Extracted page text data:
--- START ---

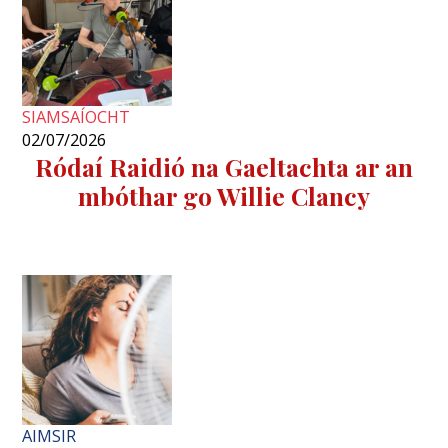
SIAMSAÍOCHT
02/07/2026
Ródaí Raidió na Gaeltachta ar an
mbóthar go Willie Clancy
AIMSIR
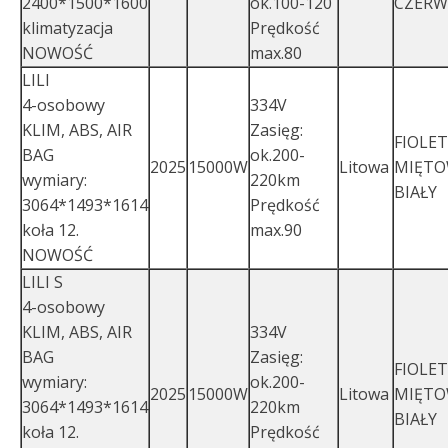
2400*1500*1600
ok.100-120
CZER
klimatyzacja
Prędkość
NOWOŚĆ
max.80
LILI
4-osobowy
334V
KLIM, ABS, AIR
Zasięg:
FIOLE
BAG
ok.200-
2025
15000W
Litowa
MIĘT
wymiary:
220km
BIAŁY
3064*1493*1614
Prędkość
koła 12.
max.90
NOWOŚĆ
LILI S
4-osobowy
KLIM, ABS, AIR
334V
BAG
Zasięg:
FIOLE
wymiary:
ok.200-
2025
15000W
Litowa
MIĘT
3064*1493*1614
220km
BIAŁY
koła 12.
Prędkość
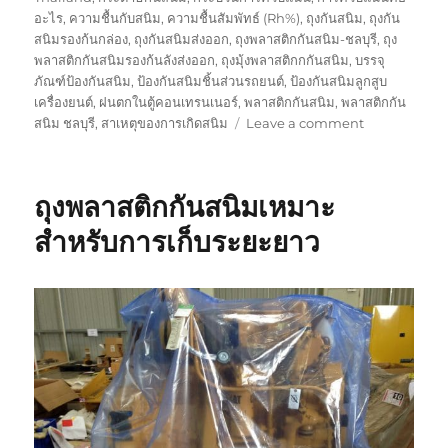
อะไร
,
ความชื้นกับสนิม
,
ความชื้นสัมพัทธ์ (Rh%)
,
ถุงกันสนิม
,
ถุงกัน
สนิมรองก้นกล่อง
,
ถุงกันสนิมส่งออก
,
ถุงพลาสติกกันสนิม-ชลบุรี
,
ถุง
พลาสติกกันสนิมรองก้นลังส่งออก
,
ถุงมุ้งพลาสติกกกันสนิม
,
บรรจุ
ภัณฑ์ป้องกันสนิม
,
ป้องกันสนิมชิ้นส่วนรถยนต์
,
ป้องกันสนิมลูกสูบ
เครื่องยนต์
,
ฝนตกในตู้คอนเทรนเนอร์
,
พลาสติกกันสนิม
,
พลาสติกกัน
on
สนิม ชลบุรี
,
สาเหตุของการเกิดสนิม
Leave a comment
ใช้
งาน
ถุง
ถุงพลาสติกกันสนิมเหมาะ
พลาสติก
กับ
สำหรับการเก็บระยะยาว
กระดาษ
กัน
สนิม
ป้องกัน
สนิม
ได้
ดี
กว่า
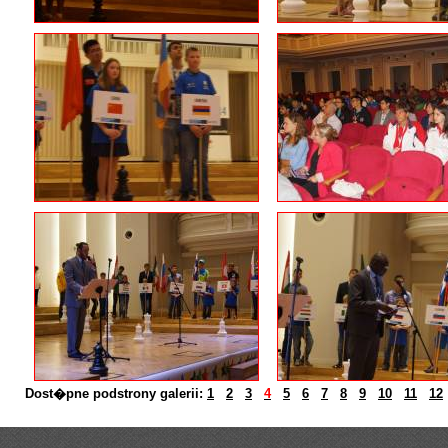
Dost�pne podstrony galerii:
1
2
3
4
5
6
7
8
9
10
11
12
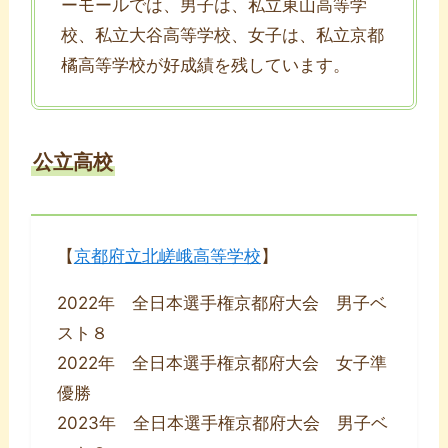
ーモールでは、男子は、私立東山高等学
校、私立大谷高等学校、女子は、私立京都
橘高等学校が好成績を残しています。
公立高校
【
京都府立北嵯峨高等学校
】
2022年 全日本選手権京都府大会 男子ベ
スト８
2022年 全日本選手権京都府大会 女子準
優勝
2023年 全日本選手権京都府大会 男子ベ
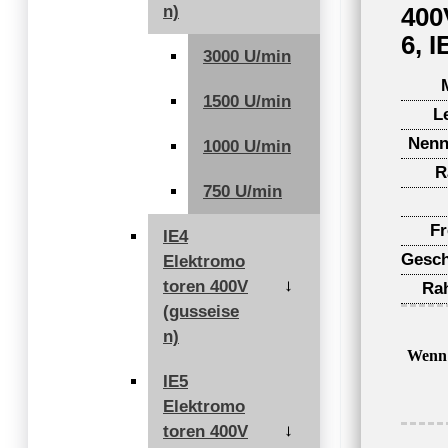
n)
400
6, 
3000 U/min
1500 U/min
L
Nenn
1000 U/min
R
750 U/min
F
IE4
Gesch
Elektromo
toren 400V
→
Ra
(gusseise
n)
Wenn 
IE5
Elektromo
toren 400V
→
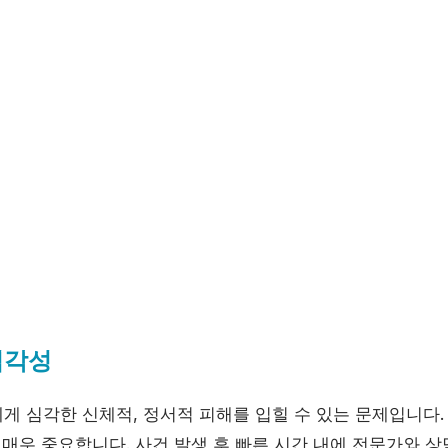
심각성
게 심각한 신체적, 정서적 피해를 입힐 수 있는 문제입니다.
 매우 중요합니다. 사건 발생 후 빠른 시간 내에 전문가와 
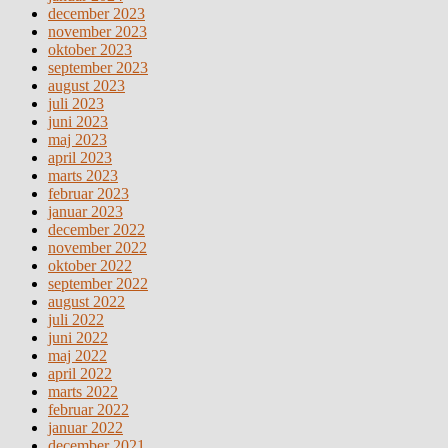
december 2023
november 2023
oktober 2023
september 2023
august 2023
juli 2023
juni 2023
maj 2023
april 2023
marts 2023
februar 2023
januar 2023
december 2022
november 2022
oktober 2022
september 2022
august 2022
juli 2022
juni 2022
maj 2022
april 2022
marts 2022
februar 2022
januar 2022
december 2021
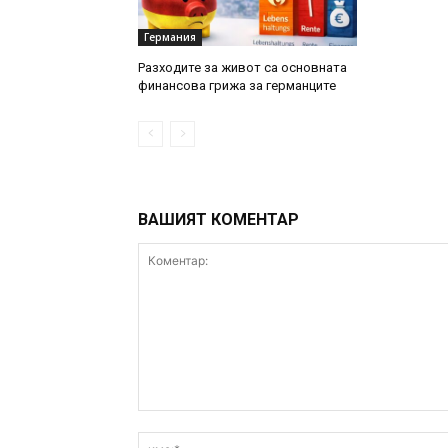
Германия
Разходите за живот са основната
финансова грижа за германците
ВАШИЯТ КОМЕНТАР
Коментар:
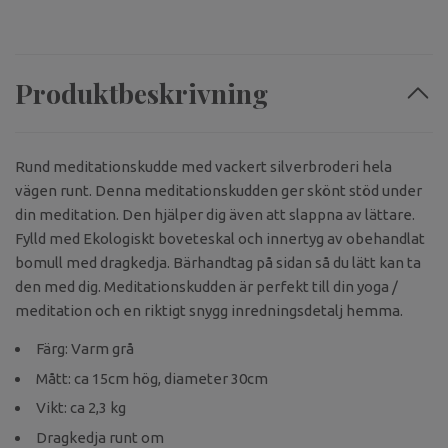
Produktbeskrivning
Rund meditationskudde med vackert silverbroderi hela
vägen runt. Denna meditationskudden ger skönt stöd under
din meditation. Den hjälper dig även att slappna av lättare.
Fylld med Ekologiskt boveteskal och innertyg av obehandlat
bomull med dragkedja. Bärhandtag på sidan så du lätt kan ta
den med dig. Meditationskudden är perfekt till din yoga /
meditation och en riktigt snygg inredningsdetalj hemma.
Färg: Varm grå
Mått: ca 15cm hög, diameter 30cm
Vikt: ca 2,3 kg
Dragkedja runt om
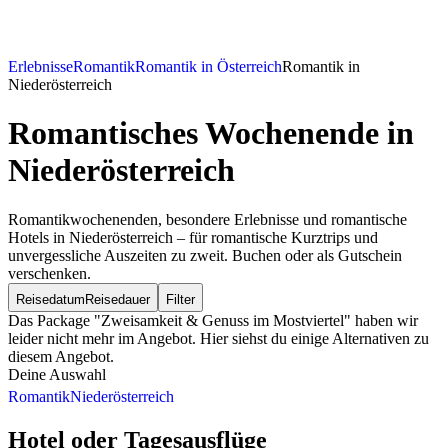
Erlebnisse
Romantik
Romantik in Österreich
Romantik in
Niederösterreich
Romantisches Wochenende
in
Niederösterreich
Romantikwochenenden, besondere Erlebnisse und romantische
Hotels in Niederösterreich – für romantische Kurztrips und
unvergessliche Auszeiten zu zweit. Buchen oder als Gutschein
verschenken.
Reisedatum
Reisedauer
Filter
Das Package "Zweisamkeit & Genuss im Mostviertel" haben wir
leider nicht mehr im Angebot. Hier siehst du einige Alternativen zu
diesem Angebot.
Deine Auswahl
Romantik
Niederösterreich
Hotel oder Tagesausflüge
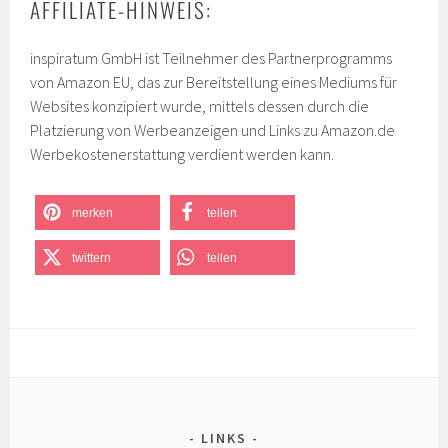
AFFILIATE-HINWEIS:
inspiratum GmbH ist Teilnehmer des Partnerprogramms
von Amazon EU, das zur Bereitstellung eines Mediums für
Websites konzipiert wurde, mittels dessen durch die
Platzierung von Werbeanzeigen und Links zu Amazon.de
Werbekostenerstattung verdient werden kann.
merken
teilen
twittern
teilen
LINKS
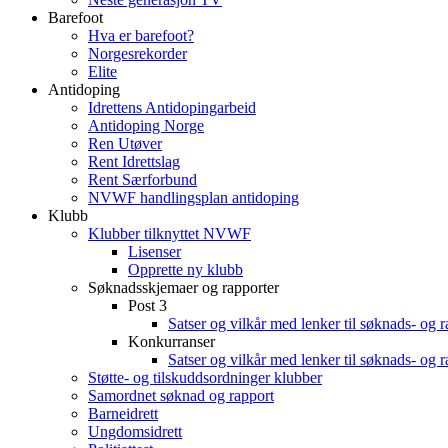
Barefoot
Hva er barefoot?
Norgesrekorder
Elite
Antidoping
Idrettens Antidopingarbeid
Antidoping Norge
Ren Utøver
Rent Idrettslag
Rent Særforbund
NVWF handlingsplan antidoping
Klubb
Klubber tilknyttet NVWF
Lisenser
Opprette ny klubb
Søknadsskjemaer og rapporter
Post 3
Satser og vilkår med lenker til søknads- og 
Konkurranser
Satser og vilkår med lenker til søknads- og 
Støtte- og tilskuddsordninger klubber
Samordnet søknad og rapport
Barneidrett
Ungdomsidrett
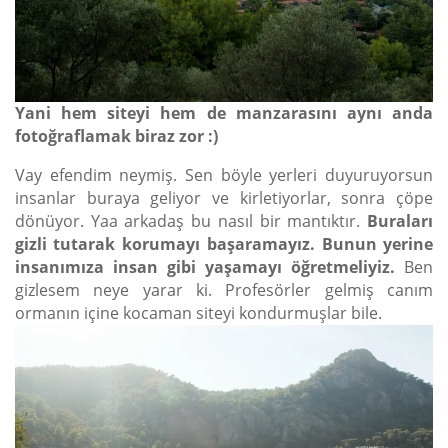
Yani hem siteyi hem de manzarasını aynı anda
fotoğraflamak biraz zor :)
Vay efendim neymiş. Sen böyle yerleri duyuruyorsun
insanlar buraya geliyor ve kirletiyorlar, sonra çöpe
dönüyor. Yaa arkadaş bu nasıl bir mantıktır.
Buraları
gizli tutarak korumayı başaramayız. Bunun yerine
insanımıza insan gibi yaşamayı öğretmeliyiz.
Ben
gizlesem neye yarar ki. Profesörler gelmiş canım
ormanın içine kocaman siteyi kondurmuşlar bile.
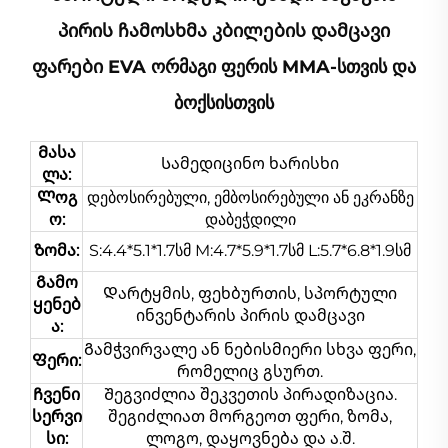
Პირის Ჩამოსხმა Კბილების Დამცავი
Ფარები EVA Ორმაგი Ფერის MMA-Სთვის Და
Ბოქსისთვის
Მასა
Სამედიცინო ხარისხი
ლა:
Ლოგ
დებოსირებული, ემბოსირებული ან ეკრანზე
ო:
დაბეჭდილი
Ზომა:
S:4.4*5.1*1.7სმ M:4.7*5.9*1.7სმ L:5.7*6.8*1.9სმ
Გამო
Დარტყმის, ფეხბურთის, სპორტული
ყენებ
ინვენტარის პირის დამცავი
ა:
Გამჭვირვალე ან ნებისმიერი სხვა ფერი,
Ფერი:
რომელიც გსურთ.
Ჩვენი
Შეგვიძლია შეკვეთის პირადიზაცია.
სერვი
შეგიძლიათ მორგეოთ ფერი, ზომა,
სი:
ლოგო, დაყოვნება და ა.შ.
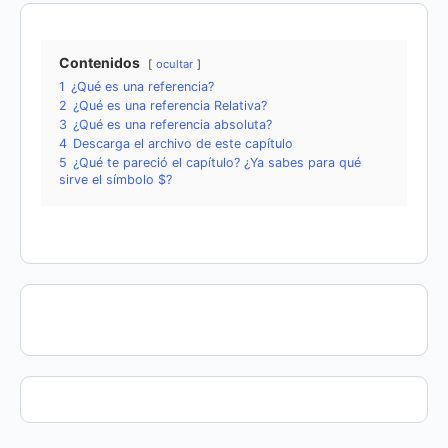
Contenidos
ocultar
1
¿Qué es una referencia?
2
¿Qué es una referencia Relativa?
3
¿Qué es una referencia absoluta?
4
Descarga el archivo de este capítulo
5
¿Qué te pareció el capítulo? ¿Ya sabes para qué
sirve el símbolo $?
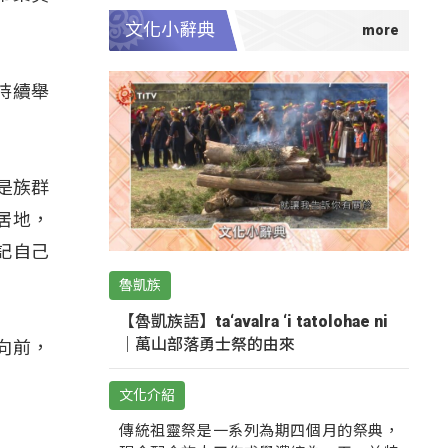
文化小辭典
持續舉
個是族群
居地，
記自己
魯凱族
【魯凱族語】ta‘avalra ‘i tatolohae ni
｜萬山部落勇士祭的由來
向前，
文化介紹
傳統祖靈祭是一系列為期四個月的祭典，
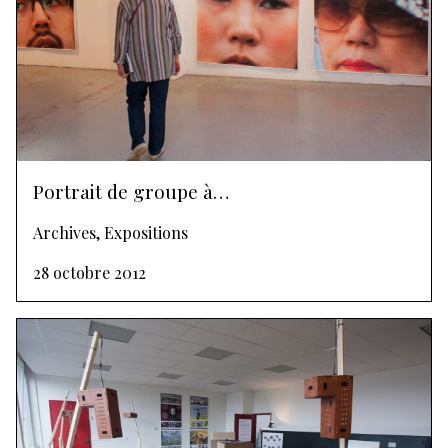
Portrait de groupe à…
Archives, Expositions
28 octobre 2012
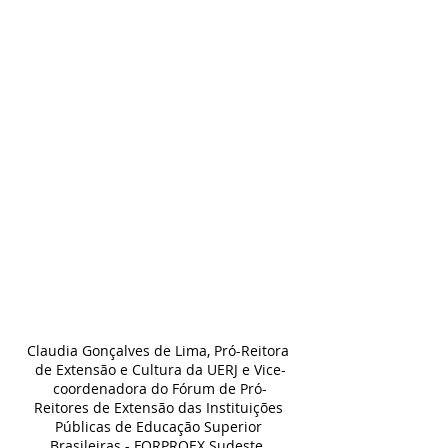
Claudia Gonçalves de Lima, Pró-Reitora 
de Extensão e Cultura da UERJ e Vice-
coordenadora do Fórum de Pró-
Reitores de Extensão das Instituições 
Públicas de Educação Superior 
Brasileiras - FORPROEX Sudeste, 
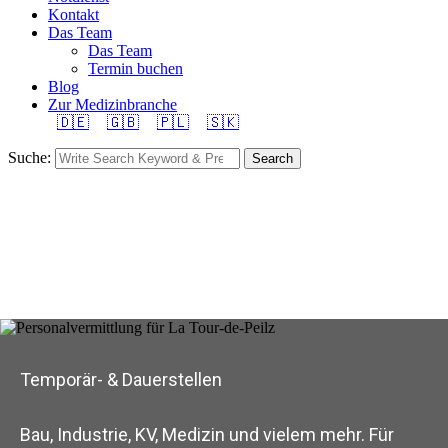
Kontakt
Das Team
Das Team
Termin buchen
Blog
Zur Medizinbranche
🇩🇪
🇬🇧
🇵🇱
🇸🇰
Suche:
Search
Temporär- & Dauerstellen
Bau, Industrie, KV, Medizin und vielem mehr. Für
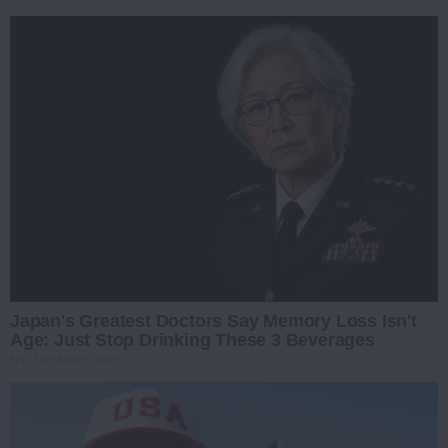
Japan's Greatest Doctors Say Memory Loss Isn't
Age: Just Stop Drinking These 3 Beverages
NEUROMIND PRO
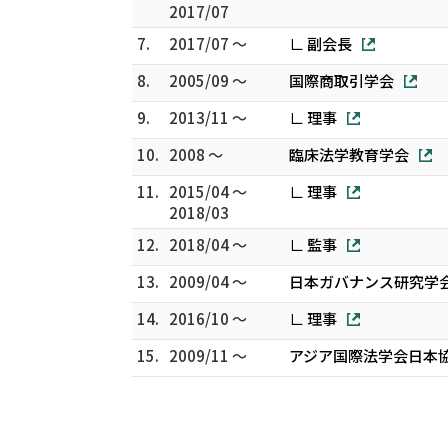
2017/07
7.
2017/07 ～
∟ 副会長
8.
2005/09 ～
国際商取引学会
9.
2013/11 ～
∟ 理事
10.
2008 ～
臨床法学教育学会
11.
2015/04 ～
∟ 理事
2018/03
12.
2018/04 ～
∟ 監事
13.
2009/04 ～
日本ガバナンス研究学
14.
2016/10 ～
∟ 理事
15.
2009/11 ～
アジア国際法学会日本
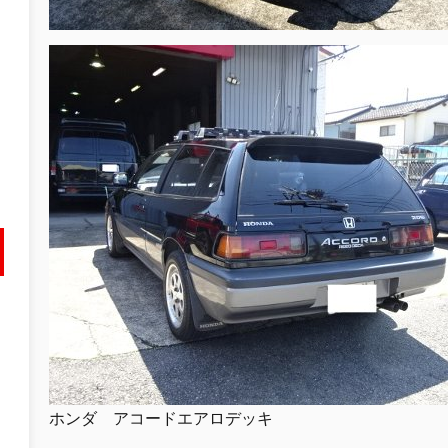
ホンダ アコードエアロデッキ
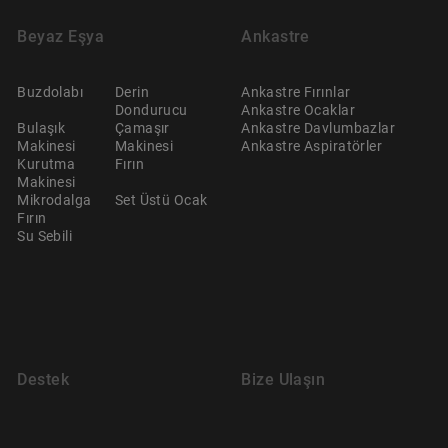
Beyaz Eşya
Ankastre
Buzdolabı
Derin
Ankastre Fırınlar
Dondurucu
Ankastre Ocaklar
Bulaşık
Çamaşır
Ankastre Davlumbazlar
Makinesi
Makinesi
Ankastre Aspiratörler
Kurutma
Fırın
Makinesi
Mikrodalga
Set Üstü Ocak
Fırın
Su Sebili
Destek
Bize Ulaşın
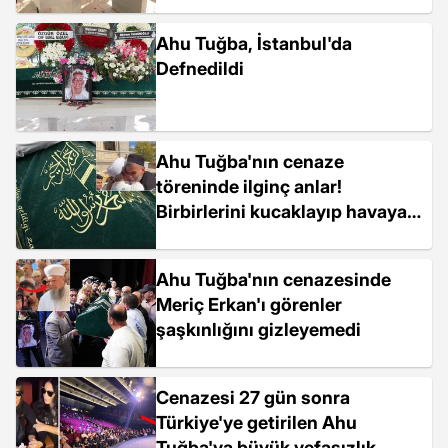
Ahu Tuğba, İstanbul'da
Defnedildi
Ahu Tuğba'nın cenaze
töreninde ilginç anlar!
Birbirlerini kucaklayıp havaya
kaldırdılar
Ahu Tuğba'nın cenazesinde
Meriç Erkan'ı görenler
şaşkınlığını gizleyemedi
Cenazesi 27 gün sonra
Türkiye'ye getirilen Ahu
Tuğba'ya büyük vefasızlık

--- END ---

**Task directions**
Exact copy, pictures excluded: every line above from the one containing "ถุงพลาสติกกันสนิมเหมาะ" to the one containing "Produktbeskrivning", inclusive, and nothing more.

**Solution to the exercise**
ถุงพลาสติกกันสนิมเหมาะ
พลาสติก
กับ
สำหรับการเก็บระยะยาว
กระดาษ
กัน
สนิม
ป้องกัน
สนิม
ได้
ดี
กว่า
Dost�pne podstrony galerii:
1
2
3
4
5
6
7
8
9
10
11
12
ーモールでは、男子は、私立東山高等学
校、私立大谷高等学校、女子は、私立京都
橘高等学校が好成績を残しています。
公立高校
【
京都府立北嵯峨高等学校
】
2022年 全日本選手権京都府大会 男子ベ
スト８
2022年 全日本選手権京都府大会 女子準
優勝
2023年 全日本選手権京都府大会 男子ベ
n)
400
6, 
3000 U/min
1500 U/min
L
Nenn
1000 U/min
R
750 U/min
F
IE4
Gesch
Elektromo
toren 400V
→
Ra
(gusseise
n)
Wenn 
IE5
Elektromo
toren 400V
→
심각성
게 심각한 신체적, 정서적 피해를 입힐 수 있는 문제입니다.
 매우 중요합니다. 사건 발생 후 빠른 시간 내에 전문가와 
december 2023
november 2023
oktober 2023
september 2023
august 2023
juli 2023
juni 2023
maj 2023
april 2023
marts 2023
februar 2023
januar 2023
december 2022
november 2022
oktober 2022
september 2022
august 2022
juli 2022
juni 2022
maj 2022
april 2022
marts 2022
februar 2022
januar 2022
december 2021
Германия
Разходите за живот са основната
финансова грижа за германците
ВАШИЯТ КОМЕНТАР
Коментар:
Produktbeskrivning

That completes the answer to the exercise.